*Page-level text extractions:*

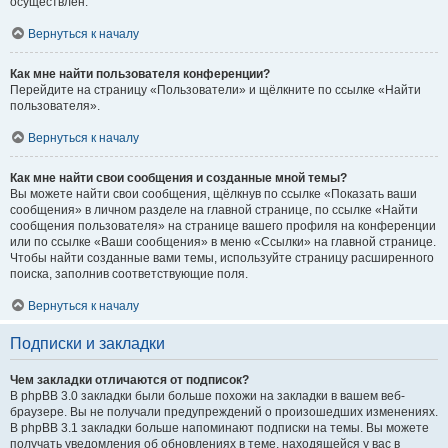
осуществлён.
Вернуться к началу
Как мне найти пользователя конференции?
Перейдите на страницу «Пользователи» и щёлкните по ссылке «Найти
пользователя».
Вернуться к началу
Как мне найти свои сообщения и созданные мной темы?
Вы можете найти свои сообщения, щёлкнув по ссылке «Показать ваши
сообщения» в личном разделе на главной странице, по ссылке «Найти
сообщения пользователя» на странице вашего профиля на конференции
или по ссылке «Ваши сообщения» в меню «Ссылки» на главной странице.
Чтобы найти созданные вами темы, используйте страницу расширенного
поиска, заполнив соответствующие поля.
Вернуться к началу
Подписки и закладки
Чем закладки отличаются от подписок?
В phpBB 3.0 закладки были больше похожи на закладки в вашем веб-
браузере. Вы не получали предупреждений о произошедших изменениях.
В phpBB 3.1 закладки больше напоминают подписки на темы. Вы можете
получать уведомления об обновлениях в теме, находящейся у вас в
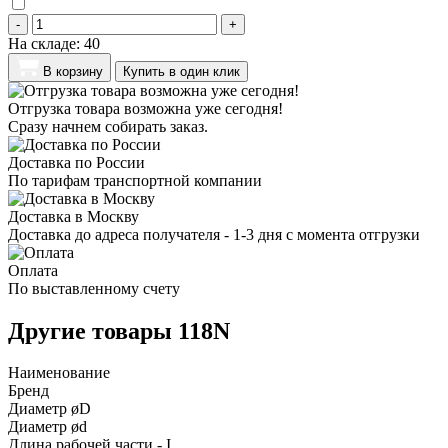
-
+
На складе:
40
В корзину
Купить в один клик
Отгрузка товара возможна уже сегодня!
Сразу начнем собирать заказ.
Доставка по России
По тарифам транспортной компании
Доставка в Москву
Доставка до адреса получателя - 1-3 дня с момента отгрузки
Оплата
По выставленному счету
Другие товары 118N
Наименование
Бренд
Диаметр øD
Диаметр ød
Длина рабочей части - I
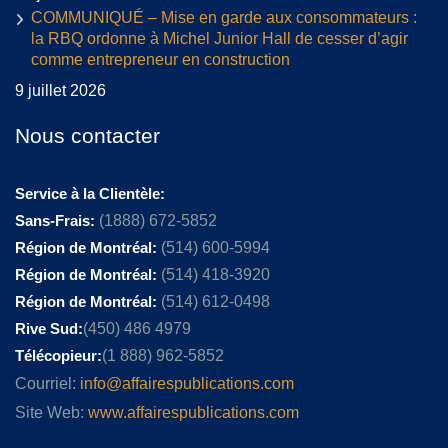
COMMUNIQUÉ – Mise en garde aux consommateurs :
la RBQ ordonne à Michel Junior Hall de cesser d’agir
comme entrepreneur en construction
9 juillet 2026
Nous contacter
Service à la Clientèle:
Sans-Frais:
(1888) 672-5852
Région de Montréal:
(514) 600-5994
Région de Montréal:
(514) 418-3920
Région de Montréal:
(514) 612-0498
Rive Sud:
(450) 486 4979
Télécopieur:
(1 888) 962-5852
Courriel:
info@affairespublications.com
Site Web:
www.affairespublications.com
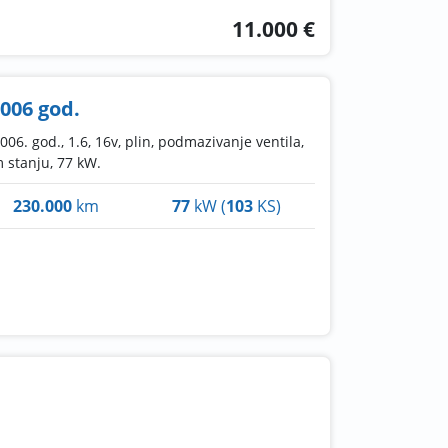
11.000 €
006 god.
006. god., 1.6, 16v, plin, podmazivanje ventila,
 stanju, 77 kW.
230.000
km
77
kW (
103
KS)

*THE PROBLEM:*
In how many lines above does the word "свои" appear? Answer with only the number.

*RESPONSE BOX:*
2